Search code examples
regexcommon-lispmodifiercl-ppcre

How to change MULTI-LINE-MODE and SINGLE-LINE-MODE?


It seems, that the both similar questions do not contain the information I seek.

I don't get how the mode change works in CL-PPCRE. I tried it with both, embedded modifiers as with the keyword arguments. Can you explain the behaviour to me?

EDIT: The question is answered. The major problem trivially was a wrong example string.

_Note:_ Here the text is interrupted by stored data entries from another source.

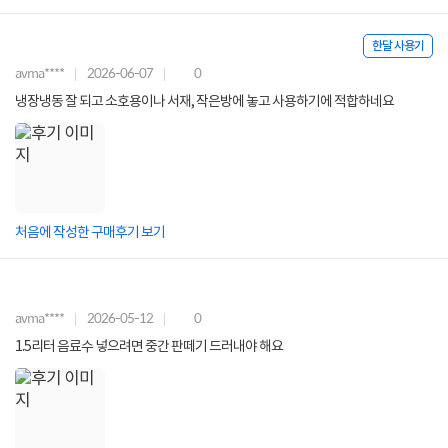
한달 사용기
avma****
2026-06-07
0
냉장냉동 잘 되고 소호용이나 서재, 작은방에 놓고 사용하기에 적합하네요
처음에 작성한 구매후기 보기
avma****
2026-05-12
0
1.5리터 음료수 넣으려면 중간 판떼기 드러내야 해요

The source code below is the original request (with 2 EDITS):

;; From: https://perldoc.perl.org/perlretut
;;    "Here are the four possible combinations:
;;     $x = "There once was a girl\nWho programmed in Perl\n";
;;     $x =~ /^Who/;   # doesn't match, "Who" not at start of string
;;     $x =~ /^Who/s;  # doesn't match, "Who" not at start of string
;;     $x =~ /^Who/m;  # matches, "Who" at start of second line
;;     $x =~ /^Who/sm; # matches, "Who" at start of second line
;;     $x =~ /girl.Who/;   # doesn't match, "." doesn't match "\n"
;;     $x =~ /girl.Who/s;  # matches, "." matches "\n"
;;     $x =~ /girl.Who/m;  # doesn't match, "." doesn't match "\n"
;;     $x =~ /girl.Who/sm; # matches, "." matches "\n"

;; <<<<<<<<<EDIT: This was the main problem here:>>>>>>>>>>>
(defparameter *x* "There once was a lady\nWho programmed in Lisp.\n")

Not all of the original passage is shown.